Print all of the records below again without a single difference.

*Dataset entries:*
--- START ---

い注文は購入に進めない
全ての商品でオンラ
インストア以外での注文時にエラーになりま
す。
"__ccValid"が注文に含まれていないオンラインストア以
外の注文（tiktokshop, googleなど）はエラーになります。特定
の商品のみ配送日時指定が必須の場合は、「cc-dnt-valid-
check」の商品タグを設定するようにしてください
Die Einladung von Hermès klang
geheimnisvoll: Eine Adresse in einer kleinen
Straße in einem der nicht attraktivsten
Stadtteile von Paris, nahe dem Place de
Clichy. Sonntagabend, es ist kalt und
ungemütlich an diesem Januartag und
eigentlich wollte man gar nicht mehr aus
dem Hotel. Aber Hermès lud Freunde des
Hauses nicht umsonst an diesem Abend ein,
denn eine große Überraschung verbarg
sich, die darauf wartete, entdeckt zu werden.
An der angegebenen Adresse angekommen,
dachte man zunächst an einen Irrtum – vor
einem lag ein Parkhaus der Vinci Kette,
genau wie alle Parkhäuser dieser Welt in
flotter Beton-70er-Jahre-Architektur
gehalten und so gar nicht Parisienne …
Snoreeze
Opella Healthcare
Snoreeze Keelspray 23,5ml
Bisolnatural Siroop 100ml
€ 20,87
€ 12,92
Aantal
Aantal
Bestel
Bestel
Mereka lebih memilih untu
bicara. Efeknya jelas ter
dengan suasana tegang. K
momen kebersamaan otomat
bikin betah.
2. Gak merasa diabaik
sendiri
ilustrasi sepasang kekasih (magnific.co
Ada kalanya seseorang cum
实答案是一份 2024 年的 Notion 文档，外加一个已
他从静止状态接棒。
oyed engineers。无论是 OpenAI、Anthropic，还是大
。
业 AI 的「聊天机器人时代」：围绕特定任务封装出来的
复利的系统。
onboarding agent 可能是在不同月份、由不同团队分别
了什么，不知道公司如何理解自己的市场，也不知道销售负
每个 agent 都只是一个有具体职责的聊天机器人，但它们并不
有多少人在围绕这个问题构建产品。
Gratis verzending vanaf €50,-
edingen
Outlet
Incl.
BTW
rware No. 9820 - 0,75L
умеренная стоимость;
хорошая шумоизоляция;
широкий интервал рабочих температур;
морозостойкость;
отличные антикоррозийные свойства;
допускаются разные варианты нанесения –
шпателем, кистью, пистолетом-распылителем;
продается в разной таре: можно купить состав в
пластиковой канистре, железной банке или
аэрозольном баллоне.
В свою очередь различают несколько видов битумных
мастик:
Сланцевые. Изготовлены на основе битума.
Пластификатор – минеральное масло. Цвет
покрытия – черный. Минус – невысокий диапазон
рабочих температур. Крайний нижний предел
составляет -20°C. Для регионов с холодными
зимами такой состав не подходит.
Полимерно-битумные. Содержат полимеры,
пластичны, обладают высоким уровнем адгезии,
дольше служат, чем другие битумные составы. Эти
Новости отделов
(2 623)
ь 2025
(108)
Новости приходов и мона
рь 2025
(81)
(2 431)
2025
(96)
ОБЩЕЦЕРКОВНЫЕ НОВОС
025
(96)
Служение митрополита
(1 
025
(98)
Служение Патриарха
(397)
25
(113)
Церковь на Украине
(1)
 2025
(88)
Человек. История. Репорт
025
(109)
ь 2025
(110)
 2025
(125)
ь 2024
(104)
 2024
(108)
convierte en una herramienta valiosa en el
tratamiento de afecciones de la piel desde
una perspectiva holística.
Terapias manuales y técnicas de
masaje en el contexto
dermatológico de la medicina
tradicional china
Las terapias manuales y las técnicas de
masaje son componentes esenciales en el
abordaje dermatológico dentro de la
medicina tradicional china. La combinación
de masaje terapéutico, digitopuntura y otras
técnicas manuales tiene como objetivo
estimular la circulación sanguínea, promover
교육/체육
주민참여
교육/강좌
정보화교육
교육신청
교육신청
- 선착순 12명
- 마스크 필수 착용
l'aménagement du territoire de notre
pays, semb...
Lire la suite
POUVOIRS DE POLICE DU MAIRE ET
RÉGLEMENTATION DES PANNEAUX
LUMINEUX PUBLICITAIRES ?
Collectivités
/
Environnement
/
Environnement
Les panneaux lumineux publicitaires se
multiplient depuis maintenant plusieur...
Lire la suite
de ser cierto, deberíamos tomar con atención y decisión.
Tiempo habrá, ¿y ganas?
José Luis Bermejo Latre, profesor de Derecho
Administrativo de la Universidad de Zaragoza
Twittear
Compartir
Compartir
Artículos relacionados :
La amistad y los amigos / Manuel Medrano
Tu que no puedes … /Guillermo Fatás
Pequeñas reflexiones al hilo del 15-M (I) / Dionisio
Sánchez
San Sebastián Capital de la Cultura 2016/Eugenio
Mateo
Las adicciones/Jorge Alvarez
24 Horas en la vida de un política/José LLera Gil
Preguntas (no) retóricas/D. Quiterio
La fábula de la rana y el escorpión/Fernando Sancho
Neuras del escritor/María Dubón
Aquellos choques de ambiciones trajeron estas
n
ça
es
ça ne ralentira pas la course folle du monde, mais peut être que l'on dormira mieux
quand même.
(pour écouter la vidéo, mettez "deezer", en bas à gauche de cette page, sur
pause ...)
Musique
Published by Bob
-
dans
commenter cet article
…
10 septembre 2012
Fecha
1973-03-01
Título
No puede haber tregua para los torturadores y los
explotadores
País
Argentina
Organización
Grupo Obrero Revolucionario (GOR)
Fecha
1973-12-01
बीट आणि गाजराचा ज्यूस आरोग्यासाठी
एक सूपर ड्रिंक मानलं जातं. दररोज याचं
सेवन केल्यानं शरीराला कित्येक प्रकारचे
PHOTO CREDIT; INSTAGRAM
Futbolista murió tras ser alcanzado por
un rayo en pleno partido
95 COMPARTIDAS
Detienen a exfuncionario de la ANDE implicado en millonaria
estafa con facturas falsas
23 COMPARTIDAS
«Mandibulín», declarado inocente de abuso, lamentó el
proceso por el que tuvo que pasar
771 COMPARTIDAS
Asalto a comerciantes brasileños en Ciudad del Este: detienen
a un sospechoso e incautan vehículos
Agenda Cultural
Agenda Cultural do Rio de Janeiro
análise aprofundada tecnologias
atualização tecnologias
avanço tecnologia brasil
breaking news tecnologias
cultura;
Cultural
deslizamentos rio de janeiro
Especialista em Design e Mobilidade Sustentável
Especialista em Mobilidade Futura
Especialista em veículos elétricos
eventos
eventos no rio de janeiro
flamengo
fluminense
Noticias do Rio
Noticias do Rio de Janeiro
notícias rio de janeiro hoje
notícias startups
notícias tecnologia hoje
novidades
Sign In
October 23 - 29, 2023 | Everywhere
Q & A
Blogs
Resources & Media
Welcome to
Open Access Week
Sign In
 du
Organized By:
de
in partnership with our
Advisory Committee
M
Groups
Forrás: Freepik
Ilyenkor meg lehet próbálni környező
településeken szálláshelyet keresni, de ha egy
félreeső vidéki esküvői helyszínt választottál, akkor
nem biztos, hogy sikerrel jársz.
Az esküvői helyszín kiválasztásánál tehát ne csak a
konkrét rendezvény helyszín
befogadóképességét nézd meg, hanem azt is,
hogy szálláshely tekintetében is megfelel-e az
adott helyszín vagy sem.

--- END ---

*Result of this exercise:*
い注文は購入に進めない
全ての商品でオンラ
インストア以外での注文時にエラーになりま
す。
"__ccValid"が注文に含まれていないオンラインストア以
外の注文（tiktokshop, googleなど）はエラーになります。特定
の商品のみ配送日時指定が必須の場合は、「cc-dnt-valid-
check」の商品タグを設定するようにしてください
Die Einladung von Hermès klang
geheimnisvoll: Eine Adresse in einer kleinen
Straße in einem der nicht attraktivsten
Stadtteile von Paris, nahe dem Place de
Clichy. Sonntagabend, es ist kalt und
ungemütlich an diesem Januartag und
eigentlich wollte man gar nicht mehr aus
dem Hotel. Aber Hermès lud Freunde des
Hauses nicht umsonst an diesem Abend ein,
denn eine große Überraschung verbarg
sich, die darauf wartete, entdeckt zu werden.
An der angegebenen Adresse angekommen,
dachte man zunächst an einen Irrtum – vor
einem lag ein Parkhaus der Vinci Kette,
genau wie alle Parkhäuser dieser Welt in
flotter Beton-70er-Jahre-Architektur
gehalten und so gar nicht Parisienne …
Snoreeze
Opella Healthcare
Snoreeze Keelspray 23,5ml
Bisolnatural Siroop 100ml
€ 20,87
€ 12,92
Aantal
Aantal
Bestel
Bestel
Mereka lebih memilih untu
bicara. Efeknya jelas ter
dengan suasana tegang. K
momen kebersamaan otomat
bikin betah.
2. Gak merasa diabaik
sendiri
ilustrasi sepasang kekasih (magnific.co
Ada kalanya seseorang cum
实答案是一份 2024 年的 Notion 文档，外加一个已
他从静止状态接棒。
oyed engineers。无论是 OpenAI、Anthropic，还是大
。
业 AI 的「聊天机器人时代」：围绕特定任务封装出来的
复利的系统。
onboarding agent 可能是在不同月份、由不同团队分别
了什么，不知道公司如何理解自己的市场，也不知道销售负
每个 agent 都只是一个有具体职责的聊天机器人，但它们并不
有多少人在围绕这个问题构建产品。
Gratis verzending vanaf €50,-
edingen
Outlet
Incl.
BTW
rware No. 9820 - 0,75L
умеренная стоимость;
хорошая шумоизоляция;
широкий интервал рабочих температур;
морозостойкость;
отличные антикоррозийные свойства;
допускаются разные варианты нанесения –
шпателем, кистью, пистолетом-распылителем;
продается в разной таре: можно купить состав в
пластиковой канистре, железной банке или
аэрозольном баллоне.
В свою очередь различают несколько видов битумных
мастик:
Сланцевые. Изготовлены на основе битума.
Пластификатор – минеральное масло. Цвет
покрытия – черный. Минус – невысокий диапазон
рабочих температур. Крайний нижний предел
составляет -20°C. Для регионов с холодными
зимами такой состав не подходит.
Полимерно-битумные. Содержат полимеры,
пластичны, обладают высоким уровнем адгезии,
дольше служат, чем другие битумные составы. Эти
Новости отделов
(2 623)
ь 2025
(108)
Новости приходов и мона
рь 2025
(81)
(2 431)
2025
(96)
ОБЩЕЦЕРКОВНЫЕ НОВОС
025
(96)
Служение митрополита
(1 
025
(98)
Служение Патриарха
(397)
25
(113)
Церковь на Украине
(1)
 2025
(88)
Человек. История. Репорт
025
(109)
ь 2025
(110)
 2025
(125)
ь 2024
(104)
 2024
(108)
convierte en una herramienta valiosa en el
tratamiento de afecciones de la piel desde
una perspectiva holística.
Terapias manuales y técnicas de
masaje en el contexto
dermatológico de la medicina
tradicional china
Las terapias manuales y las técnicas de
masaje son componentes esenciales en el
abordaje dermatológico dentro de la
medicina tradicional china. La combinación
de masaje terapéutico, digitopuntura y otras
técnicas manuales tiene como objetivo
estimular la circulación sanguínea, promover
교육/체육
주민참여
교육/강좌
정보화교육
교육신청
교육신청
- 선착순 12명
- 마스크 필수 착용
l'aménagement du territoire de notre
pays, semb...
Lire la suite
POUVOIRS DE POLICE DU MAIRE ET
RÉGLEMENTATION DES PANNEAUX
LUMINEUX PUBLICITAIRES ?
Collectivités
/
Environnement
/
Environnement
Les panneaux lumineux publicitaires se
multiplient depuis maintenant plusieur...
Lire la suite
de ser cierto, deberíamos tomar con atención y decisión.
Tiempo habrá, ¿y ganas?
José Luis Bermejo Latre, profesor de Derecho
Administrativo de la Universidad de Zaragoza
Twittear
Compartir
Compartir
Artículos relacionados :
La amistad y los amigos / Manuel Medrano
Tu que no puedes … /Guillermo Fatás
Pequeñas reflexiones al hilo del 15-M (I) / Dionisio
Sánchez
San Sebastián Capital de la Cultura 2016/Eugenio
Mateo
Las adicciones/Jorge Alvarez
24 Horas en la vida de un política/José LLera Gil
Preguntas (no) retóricas/D. Quiterio
La fábula de la rana y el escorpión/Fernando Sancho
Neuras del escritor/María Dubón
Aquellos choques de ambiciones trajeron estas
n
ça
es
ça ne ralentira pas la course folle du monde, mais peut être que l'on dormira mieux
quand même.
(pour écouter la vidéo, mettez "deezer", en bas à gauche de cette page, sur
pause ...)
Musique
Published by Bob
-
dans
commenter cet article
…
10 septembre 2012
Fecha
1973-03-01
Título
No puede haber tregua para los torturadores y los
explotadores
País
Argentina
Organización
Grupo Obrero Revolucionario (GOR)
Fecha
1973-12-01
बीट आणि गाजराचा ज्यूस आरोग्यासाठी
एक सूपर ड्रिंक मानलं जातं. दररोज याचं
सेवन केल्यानं शरीराला कित्येक प्रकारचे
PHOTO CREDIT; INSTAGRAM
Futbolista murió tras ser alcanzado por
un rayo en pleno partido
95 COMPARTIDAS
Detienen a exfuncionario de la ANDE implicado en millonaria
estafa con facturas falsas
23 COMPARTIDAS
«Mandibulín», declarado inocente de abuso, lamentó el
proceso por el que tuvo que pasar
771 COMPARTIDAS
Asalto a comerciantes brasileños en Ciudad del Este: detienen
a un sospechoso e incautan vehículos
Agenda Cultural
Agenda Cultural do Rio de Janeiro
análise aprofundada tecnologias
atualização tecnologias
avanço tecnologia brasil
breaking news tecnologias
cultura;
Cultural
deslizamentos rio de janeiro
Especialista em Design e Mobilidade Sustentável
Especialista em Mobilidade Futura
Especialista em veículos elétricos
eventos
eventos no rio de janeiro
flamengo
fluminense
Noticias do Rio
Noticias do Rio de Janeiro
notícias rio de janeiro hoje
notícias startups
notícias tecnologia hoje
novidades
Sign In
October 23 - 29, 2023 | Everywhere
Q & A
Blogs
Resources & Media
Welcome to
Open Access Week
Sign In
 du
Organized By:
de
in partnership with our
Advisory Committee
M
Groups
Forrás: Freepik
Ilyenkor meg lehet próbálni környező
településeken szálláshelyet keresni, de ha egy
félreeső vidéki esküvői helyszínt választottál, akkor
nem biztos, hogy sikerrel jársz.
Az esküvői helyszín kiválasztásánál tehát ne csak a
konkrét rendezvény helyszín
befogadóképességét nézd meg, hanem azt is,
hogy szálláshely tekintetében is megfelel-e az
adott helyszín vagy sem.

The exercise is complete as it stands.